- **Goal of the exercise**: Find the line that contains "28280 Old 41 Rd. #3, Bonita Springs, FL 34135". Then set down that line and all the lines after it, to the end of the records, exactly and with nothing added.

- **Extracted data**:
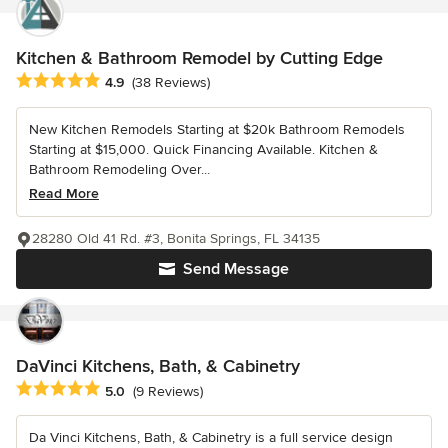
Kitchen & Bathroom Remodel by Cutting Edge
Average rating: 4.9 out of 5 stars
4.9
(38 Reviews)
New Kitchen Remodels Starting at $20k Bathroom Remodels
Starting at $15,000. Quick Financing Available. Kitchen &
Bathroom Remodeling Over...
Read More
28280 Old 41 Rd. #3, Bonita Springs, FL 34135
Send Message
DaVinci Kitchens, Bath, & Cabinetry
Average rating: 5 out of 5 stars
5.0
(9 Reviews)
Da Vinci Kitchens, Bath, & Cabinetry is a full service design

- **Answer section**:
28280 Old 41 Rd. #3, Bonita Springs, FL 34135
Send Message
DaVinci Kitchens, Bath, & Cabinetry
Average rating: 5 out of 5 stars
5.0
(9 Reviews)
Da Vinci Kitchens, Bath, & Cabinetry is a full service design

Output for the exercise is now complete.